Segment Start: Given data

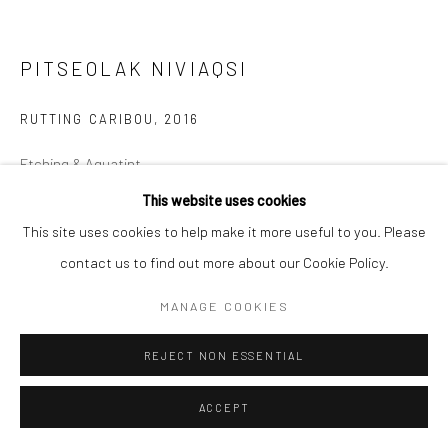
PITSEOLAK NIVIAQSI
RUTTING CARIBOU
,
2016
Etching & Aquatint
60.5 x 65.5 cm
This website uses cookies
This site uses cookies to help make it more useful to you. Please
$525.00
contact us to find out more about our Cookie Policy.
ENQUIRE
MANAGE COOKIES
REJECT NON ESSENTIAL
SHARE
ACCEPT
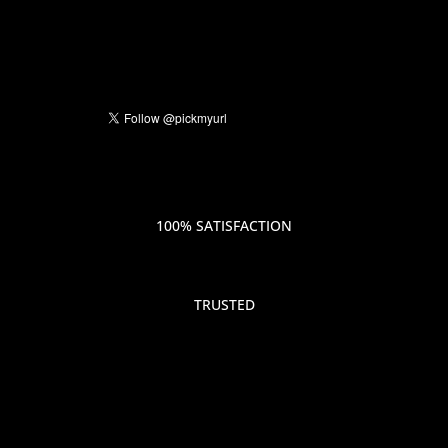
100% SATISFACTION
TRUSTED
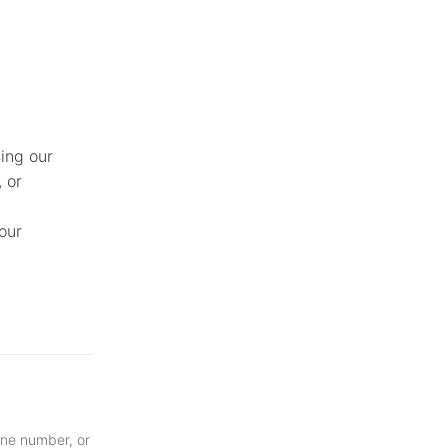
ing our
, or
our
one number, or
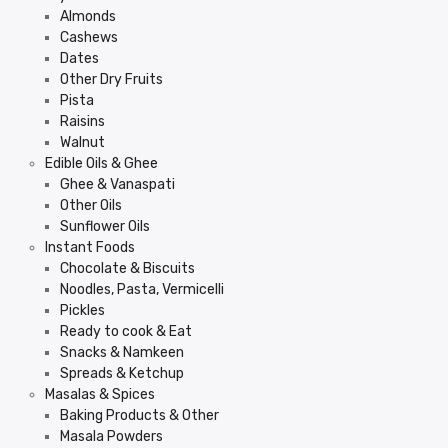
Almonds
Cashews
Dates
Other Dry Fruits
Pista
Raisins
Walnut
Edible Oils & Ghee
Ghee & Vanaspati
Other Oils
Sunflower Oils
Instant Foods
Chocolate & Biscuits
Noodles, Pasta, Vermicelli
Pickles
Ready to cook & Eat
Snacks & Namkeen
Spreads & Ketchup
Masalas & Spices
Baking Products & Other
Masala Powders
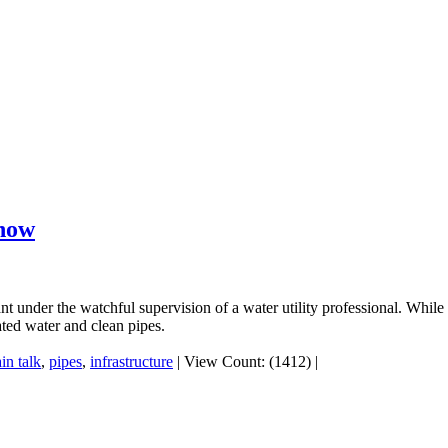
know
t under the watchful supervision of a water utility professional. While 
ated water and clean pipes.
ain talk
,
pipes
,
infrastructure
|
View Count: (1412)
|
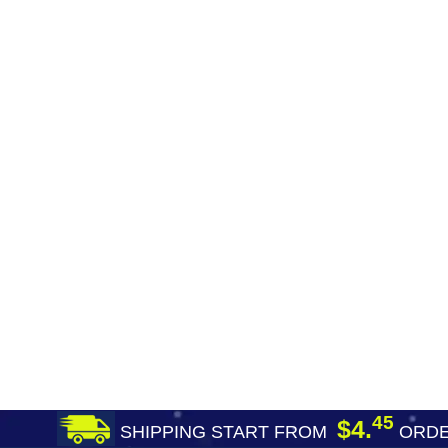
45
$4.
SHIPPING START FROM
ORDE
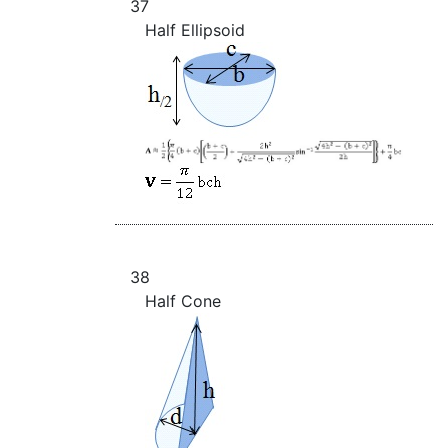
37
Half Ellipsoid
38
Half Cone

Segment End: Given data

**Exercise:**
Produce an exact copy of each line of data, skipping embedded images.

**Solution to the exercise:**
PITSEOLAK NIVIAQSI
RUTTING CARIBOU
,
2016
Etching & Aquatint
60.5 x 65.5 cm
This website uses cookies
This site uses cookies to help make it more useful to you. Please
$525.00
contact us to find out more about our Cookie Policy.
ENQUIRE
MANAGE COOKIES
REJECT NON ESSENTIAL
SHARE
ACCEPT
100% SATISFACTION
TRUSTED
ing our
, or
our
one number, or
Almonds
Cashews
Dates
Other Dry Fruits
Pista
Raisins
Walnut
Edible Oils & Ghee
Ghee & Vanaspati
Other Oils
Sunflower Oils
Instant Foods
Chocolate & Biscuits
Noodles, Pasta, Vermicelli
Pickles
Ready to cook & Eat
Snacks & Namkeen
Spreads & Ketchup
Masalas & Spices
Baking Products & Other
Masala Powders
know
t under the watchful supervision of a water utility professional. While 
ated water and clean pipes.
ain talk
,
pipes
,
infrastructure
|
View Count: (1412)
|
45
$4.
SHIPPING START FROM
ORDE
37
Half Ellipsoid
38
Half Cone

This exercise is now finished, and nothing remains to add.